The Importance of Reading - A Conversation with Author Ginger Wadsworth

Doesn’t everyone love Snoopy? This Valentine’s Day, The Blue Rose Foundation is featuring a favorite author, Ginger Wadsworth. Mrs. Wadsworth’s most recent book is Born to Draw Comics, The Story of Charles Schulz and the Creation of Peanuts illustrated by Craig Orback.

Reading to children is such an important part of early childhood development. It is built-in bonding time and an easy way to get in all those words and visual stimulation for the day. Reading “stimulates their imagination and expands their understanding of the world. It helps them develop language and listening skills and prepares them to understand the written word.” [Source]

snoopy and friendWhile a vast majority of young children’s books are fiction, it’s great to see other options beyond naming books or dinosaurs. Biographies, such as those Mrs. Wadsworth writes, give us history and dimension to people we might not learn about until one is much older.

Charles Schulz provided so many people quality time with their families, sharing comics on the weekend or watching one of their favorite Charlie Brown holiday specials together. But the story of Schulz, the boy, who had a dream and persevered to make that dream come true, is truly inspiring and a great tool to teach resilience and the growth mindset.

Remember, our future leaders are starting their education today, help them persevere!

Ginger Wadsworth was kind enough to take the time to answer our burning questions.
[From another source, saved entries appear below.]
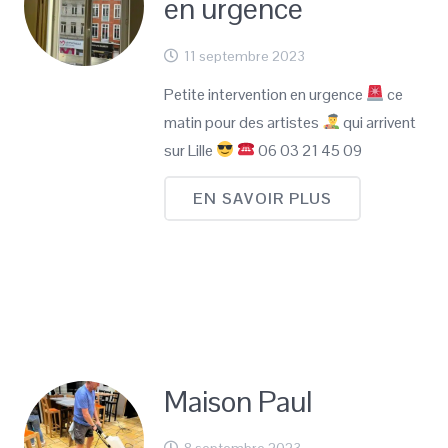
en urgence
11 septembre 2023
Petite intervention en urgence
ce
matin pour des artistes
qui arrivent
sur Lille
06 03 21 45 09
EN SAVOIR PLUS
Maison Paul
8 septembre 2023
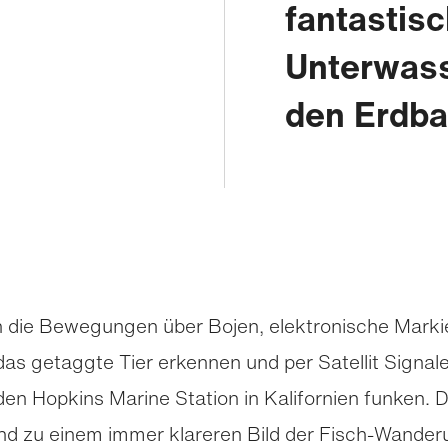
fantastisc
Unterwass
den Erdba
n die Bewegungen über Bojen, elektronische Mark
as getaggte Tier erkennen und per Satellit Signal
en Hopkins Marine Station in Kalifornien funken. 
und zu einem immer klareren Bild der Fisch-Wand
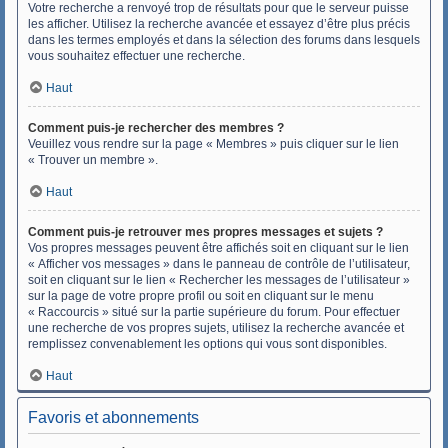
Votre recherche a renvoyé trop de résultats pour que le serveur puisse
les afficher. Utilisez la recherche avancée et essayez d’être plus précis
dans les termes employés et dans la sélection des forums dans lesquels
vous souhaitez effectuer une recherche.
Haut
Comment puis-je rechercher des membres ?
Veuillez vous rendre sur la page « Membres » puis cliquer sur le lien
« Trouver un membre ».
Haut
Comment puis-je retrouver mes propres messages et sujets ?
Vos propres messages peuvent être affichés soit en cliquant sur le lien
« Afficher vos messages » dans le panneau de contrôle de l’utilisateur,
soit en cliquant sur le lien « Rechercher les messages de l’utilisateur »
sur la page de votre propre profil ou soit en cliquant sur le menu
« Raccourcis » situé sur la partie supérieure du forum. Pour effectuer
une recherche de vos propres sujets, utilisez la recherche avancée et
remplissez convenablement les options qui vous sont disponibles.
Haut
Favoris et abonnements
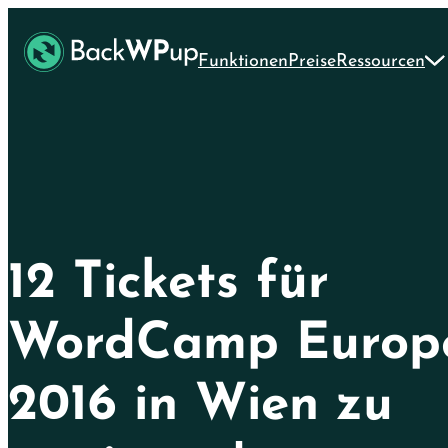
Skip
Skip
to
to
Funktionen
Preise
Ressourcen
main
content
content
12 Tickets für
WordCamp Europ
2016 in Wien zu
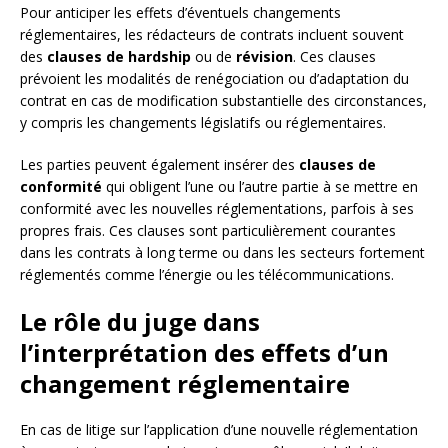
Pour anticiper les effets d’éventuels changements
réglementaires, les rédacteurs de contrats incluent souvent
des
clauses de hardship
ou de
révision
. Ces clauses
prévoient les modalités de renégociation ou d’adaptation du
contrat en cas de modification substantielle des circonstances,
y compris les changements législatifs ou réglementaires.
Les parties peuvent également insérer des
clauses de
conformité
qui obligent l’une ou l’autre partie à se mettre en
conformité avec les nouvelles réglementations, parfois à ses
propres frais. Ces clauses sont particulièrement courantes
dans les contrats à long terme ou dans les secteurs fortement
réglementés comme l’énergie ou les télécommunications.
Le rôle du juge dans
l’interprétation des effets d’un
changement réglementaire
En cas de litige sur l’application d’une nouvelle réglementation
Find out what inspired her to start writing, advice about the best time to start writing, how she found her way to biographies and other genres, and her own story of perseverance.

Q & A With Ginger Wadsworth

What inspired you to start writing?
I came from an unusual family . . . at least I thought so. My dad was a writer; my mother was an artist. Dad worked at home, and he was always there when I came home from school. He interrupted his writing to hear about MY day. After that, I was on my own. Instead of watching television, I could read or have friends over to play quietly in my bedroom. I spent a lot of time exploring the open spaces around my house, and that undoubtedly introduced me to the world of nature. On these explorations, I always took my dog . . . and since then dogs have been part of my life.
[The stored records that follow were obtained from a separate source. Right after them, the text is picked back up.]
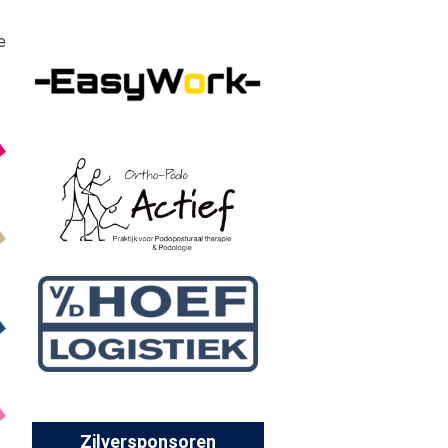
e
Zilversponsoren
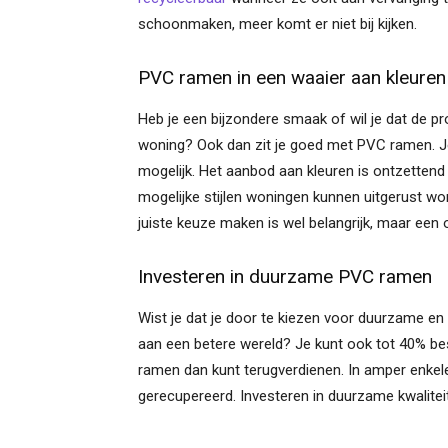
schoonmaken, meer komt er niet bij kijken.
PVC ramen in een waaier aan kleuren
Heb je een bijzondere smaak of wil je dat de p
woning? Ook dan zit je goed met PVC ramen. Je
mogelijk. Het aanbod aan kleuren is ontzettend g
mogelijke stijlen woningen kunnen uitgerust w
juiste keuze maken is wel belangrijk, maar een o
Investeren in duurzame PVC ramen
Wist je dat je door te kiezen voor duurzame en
aan een betere wereld? Je kunt ook tot 40% bes
ramen dan kunt terugverdienen. In amper enkele ja
gerecupereerd. Investeren in duurzame kwaliteit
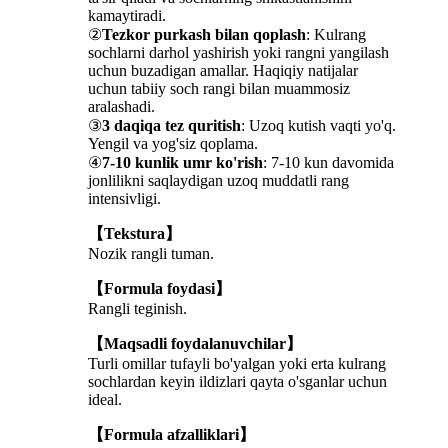
kamaytiradi.
②
Tezkor purkash bilan qoplash
: Kulrang
sochlarni darhol yashirish yoki rangni yangilash
uchun buzadigan amallar. Haqiqiy natijalar
uchun tabiiy soch rangi bilan muammosiz
aralashadi.
③
3 daqiqa tez quritish
: Uzoq kutish vaqti yo'q.
Yengil va yog'siz qoplama.
④
7-10 kunlik umr ko'rish
: 7-10 kun davomida
jonlilikni saqlaydigan uzoq muddatli rang
intensivligi.
【Tekstura】
Nozik rangli tuman.
【Formula foydasi】
Rangli teginish.
【Maqsadli foydalanuvchilar】
Turli omillar tufayli bo'yalgan yoki erta kulrang
sochlardan keyin ildizlari qayta o'sganlar uchun
ideal.
【Formula afzalliklari】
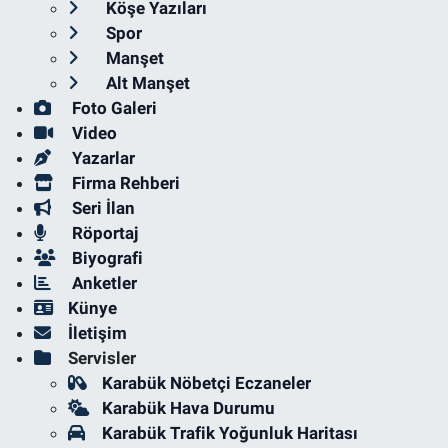
Köşe Yazıları
Spor
Manşet
Alt Manşet
Foto Galeri
Video
Yazarlar
Firma Rehberi
Seri İlan
Röportaj
Biyografi
Anketler
Künye
İletişim
Servisler
Karabük Nöbetçi Eczaneler
Karabük Hava Durumu
Karabük Trafik Yoğunluk Haritası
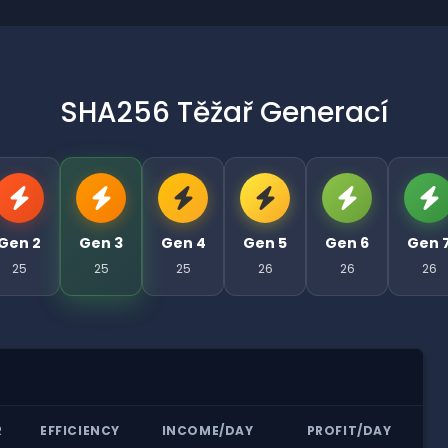
SHA256 Těžař Generací
Gen 2
Gen 3
Gen 4
Gen 5
Gen 6
Gen 
25
25
25
26
26
26
R
EFFICIENCY
INCOME/DAY
PROFIT/DAY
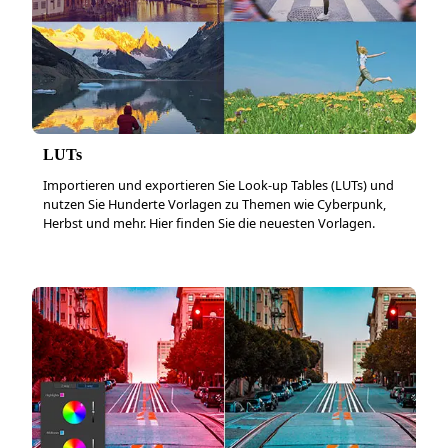
LUTs
Importieren und exportieren Sie Look-up Tables (LUTs) und
nutzen Sie Hunderte Vorlagen zu Themen wie Cyberpunk,
Herbst und mehr. Hier finden Sie die neuesten Vorlagen.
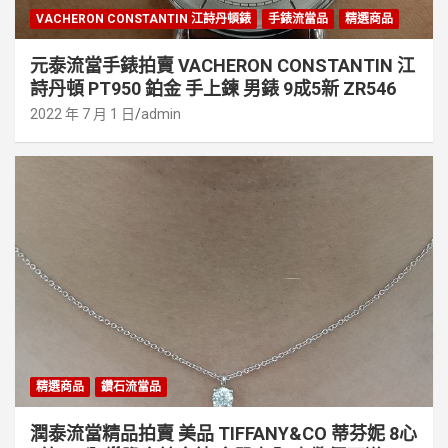
VACHERON CONSTANTIN 江詩丹頓錶
手錶流當品
精選商品
元泰流當手錶拍賣 VACHERON CONSTANTIN 江
詩丹頓 PT950 鉑金 手上鍊 男錶 9成5新 ZR546
2022 年 7 月 1 日
admin
精選商品
鑽石流當品
潤泰流當精品拍賣 美品 TIFFANY&CO 蒂芬妮 8心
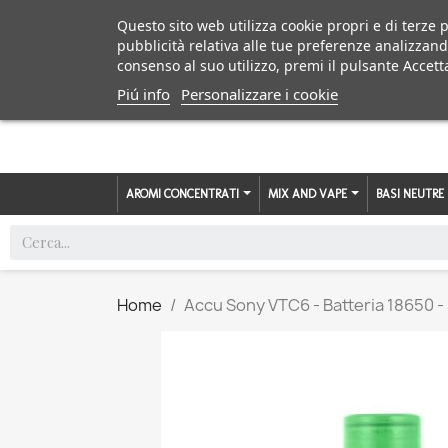
Questo sito web utilizza cookie propri e di terze p
pubblicità relativa alle tue preferenze analizzand
consenso al suo utilizzo, premi il pulsante Accett
Piú info
Personalizzare i cookie
AROMI CONCENTRATI
MIX AND VAPE
BASI NEUTRE
Home
Accu Sony VTC6 - Batteria 18650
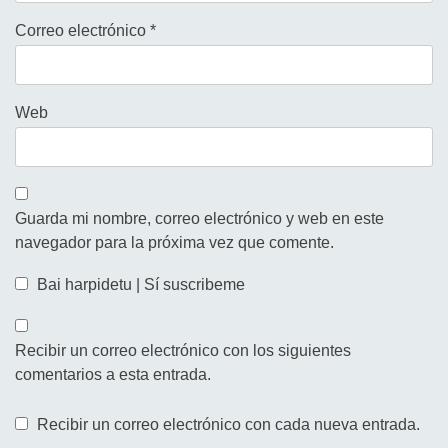
Correo electrónico
*
Web
Guarda mi nombre, correo electrónico y web en este
navegador para la próxima vez que comente.
Bai harpidetu | Sí suscribeme
Recibir un correo electrónico con los siguientes
comentarios a esta entrada.
Recibir un correo electrónico con cada nueva entrada.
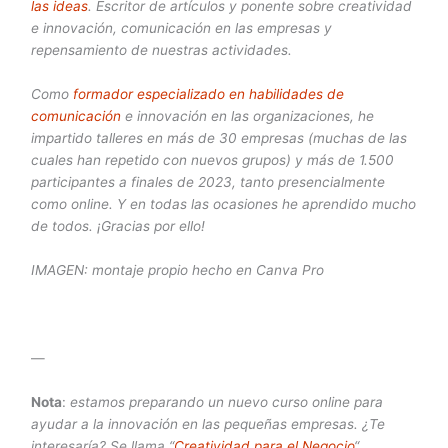
las ideas
. Escritor de artículos y ponente sobre creatividad
e innovación, comunicación en las empresas y
repensamiento de nuestras actividades.
Como
formador especializado en habilidades de
comunicación
e innovación en las organizaciones, he
impartido talleres en más de 30 empresas (muchas de las
cuales han repetido con nuevos grupos) y más de 1.500
participantes a finales de 2023, tanto presencialmente
como online. Y en todas las ocasiones he aprendido mucho
de todos. ¡Gracias por ello!
IMAGEN: montaje propio hecho en Canva Pro
—
Nota
:
estamos preparando un nuevo curso online para
ayudar a la innovación en las pequeñas empresas. ¿Te
interesaría? Se llama “
Creatividad para el Negocio
“.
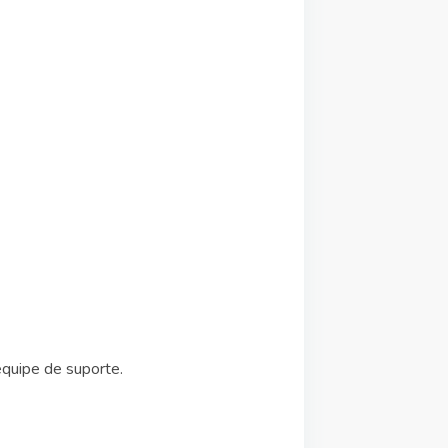
equipe de suporte.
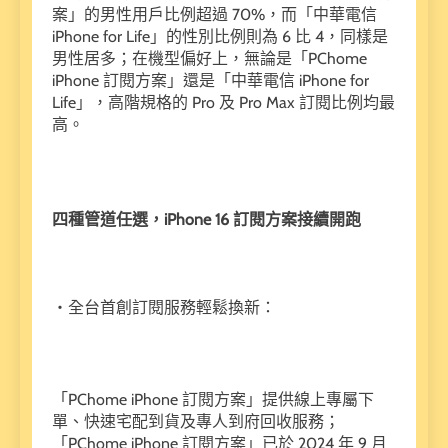
案」的男性用戶比例超過 70%，而「中華電信
iPhone for Life」的性別比例則為 6 比 4，同樣是
男性居多；在機型偏好上，無論是「PChome
iPhone 訂閱方案」還是「中華電信 iPhone for
Life」，高階規格的 Pro 及 Pro Max 訂閱比例均最
高。
四種管道任選，iPhone 16 訂閱方案接續開跑
・全台首創訂閱服務輕鬆換新：
「PChome iPhone 訂閱方案」提供線上專屬下
單、快速宅配到貨及專人到府回收服務；
「PChome iPhone 訂閱方案」已於 2024 年 9 月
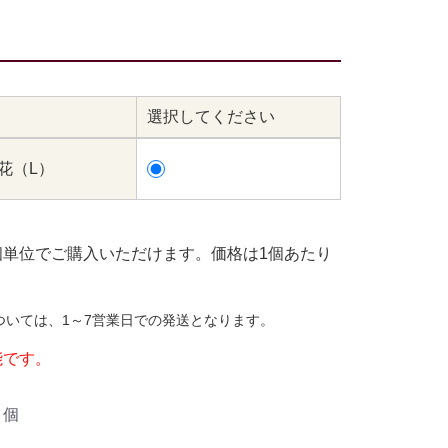
選択してください
お花（L）
個単位でご購入いただけます。価格は1個あたり
ついては、1～7営業日での発送となります。
能です。
個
My mom taught art and created art. She could make furniture, pottery, jewelry, paint, do Chinese Calligraphy. It all came easily to her. Not me! All my books are illustrated by photographs or someone else’s art, but Mom taught me a lot about “making art.”

I turned to writing as a young parent, inspired by my parents who managed to balance raising three kids with pursuing their own careers. I wrote while school was in session; I turned into a mom after school and during weekends and holidays.

Writer Ginger Wadsworth reading PeanutsHow long have you been writing?
This is an important question, one I’m asked all the time. Students think that they have to be adults to be writers. Not true! It’s all about putting pencil and paper together to write something original. You can be a writer if you’re five or fifty. I started in about the second grade. With my brothers, who are younger, we always wrote little stories in the early morning hours on the weekends, while our parents slept in. I tended to write about horses, since I’ve always dreamed of owning one, and still do! Thank goodness my mother saved these stories. In high school I worked for my school newspaper. College was next and I studied other writers, especially American authors. Along the way, I read everyday. I read everything from poetry to biographies to mysteries to great fictional stories. I’ve never met a writer who doesn’t love to also READ!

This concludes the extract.